A seaside mini-break, an idyllic escape, a mountain getaway, a rural retreat. What is it I need to break, getaway, retreat or escape from?

There’s this endless whirring routine: coffee, writing, kisses, school run, run run, work work work, cook clean, bath, book, bed… And then I get up and do it all over again, and what changes? There’s warmer or cooler weather. The flowers I run past push up, then wilt; snowdrops, crocuses, daffodils, blue bells, dandelions, cow parsley, roses, and finally, at last, the blackberries are ripe and the wasps are buzzing lazily, then the leaves shock to gold and drop to become brown mulch, then there’s frost on the cobblestones, and cracks stretching across icy puddles.

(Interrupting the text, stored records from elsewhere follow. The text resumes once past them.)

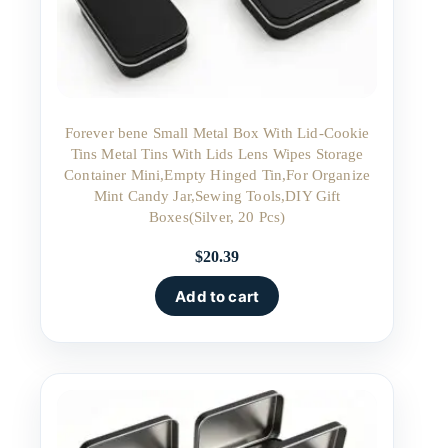
Forever bene Small Metal Box With Lid-Cookie
Tins Metal Tins With Lids Lens Wipes Storage
Container Mini,Empty Hinged Tin,For Organize
Mint Candy Jar,Sewing Tools,DIY Gift
Boxes(Silver, 20 Pcs)
$
20.39
Add to cart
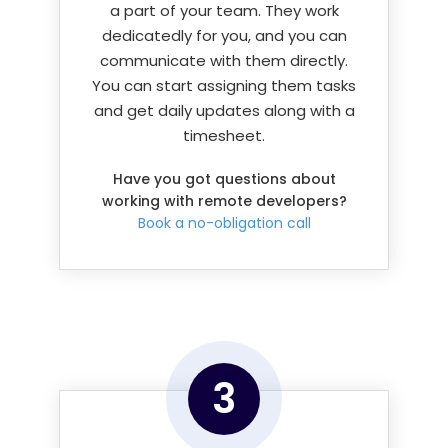
a part of your team. They work
dedicatedly for you, and you can
communicate with them directly.
You can start assigning them tasks
and get daily updates along with a
timesheet.
Have you got questions about
working with remote developers?
Book a no-obligation call
3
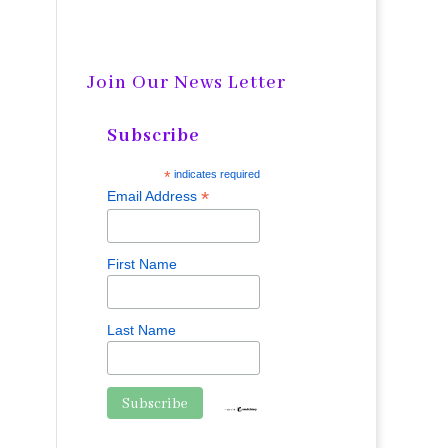
Join Our News Letter
Subscribe
*
indicates required
*
Email Address
First Name
Last Name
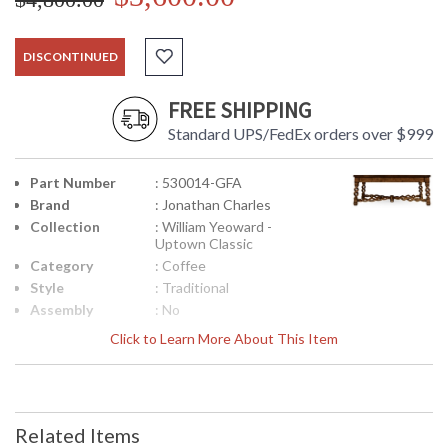
DISCONTINUED
FREE SHIPPING
Standard UPS/FedEx orders over $999
Part Number
: 530014-GFA
Brand
: Jonathan Charles
Collection
: William Yeoward -
Uptown Classic
Category
: Coffee
Style
: Traditional
Assembly
: No
Required
Click to Learn More About This Item
Finish
: Grey Fruitwood
Material
: Local Mahogany
Height
: 21
(inches)
Related Items
Width
: 54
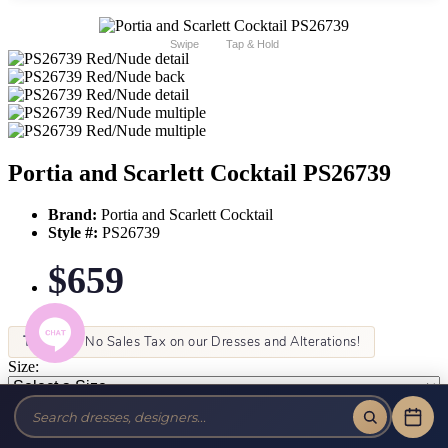
Swipe
Tap & Hold
Portia and Scarlett Cocktail PS26739
Brand:
Portia and Scarlett Cocktail
Style #:
PS26739
$659
Tax-Free!
No Sales Tax on our Dresses and Alterations!
Size:
Color:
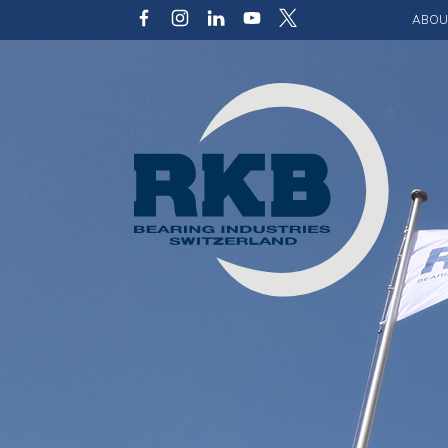
ABOU
Our v
Qualit
Struct
Key p
Code 
Sustai
Photo 
Caree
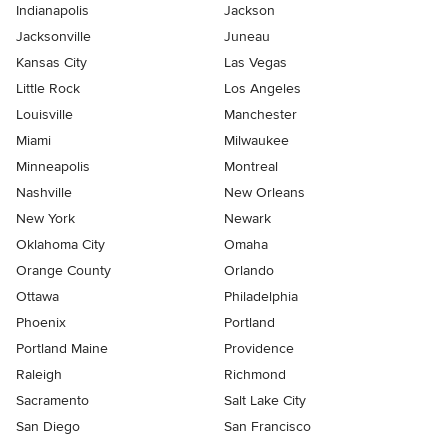
Indianapolis
Jackson
Jacksonville
Juneau
Kansas City
Las Vegas
Little Rock
Los Angeles
Louisville
Manchester
Miami
Milwaukee
Minneapolis
Montreal
Nashville
New Orleans
New York
Newark
Oklahoma City
Omaha
Orange County
Orlando
Ottawa
Philadelphia
Phoenix
Portland
Portland Maine
Providence
Raleigh
Richmond
Sacramento
Salt Lake City
San Diego
San Francisco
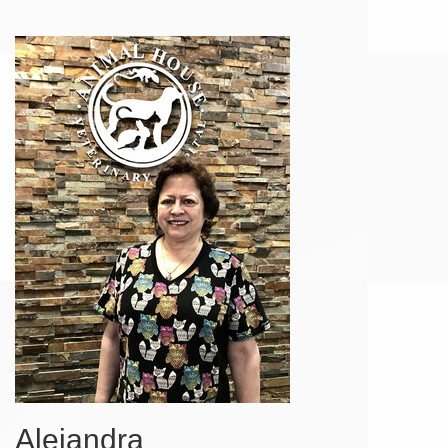
Alejandra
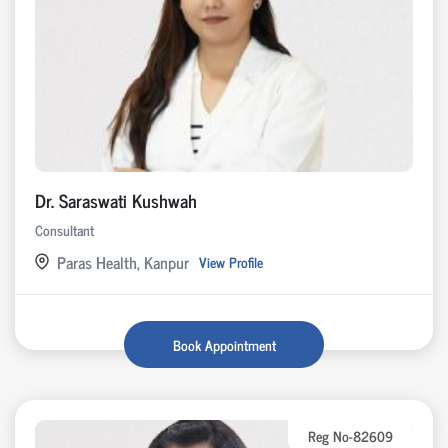
Dr. Saraswati Kushwah
Consultant
Paras Health, Kanpur
View Profile
Book Appointment
Reg No-82609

Habits are comforting. They keep the wheels of the family machine well greased, whirring around smoothly. But habits can also feel stifling, like you’ve left yourself no wiggle room left to manoeuvre or misbehave. You’ve become a crabby old crab whose rigid shell is too tight to hold all the vitality inside, who needs to break and burst their skeleton in order to grow.

When I’m somewhere else, I get to hold my breath, I get to pretend, I get to imagine. Or maybe it’s more like I actually get to breathe deeply, outside the constraints that I’ve constructed that keep life ticking on over smoothly.

It doesn’t matter where we go. When I’m not at home I can imagine myself into so many different sorts of lives. Who would I be if I lived in a little cottage on the northern Scottish shore? What would my life be like if I spent the winter in the mountains, snuggled into the vivid silence of snow.

I don’t know. I probably won’t ever know. When I get back home I always feel how good it is to be Edinburgh Emily, but when I’m out roaming around the un-familiar it’s a ticklish joy to let my imagination wonder.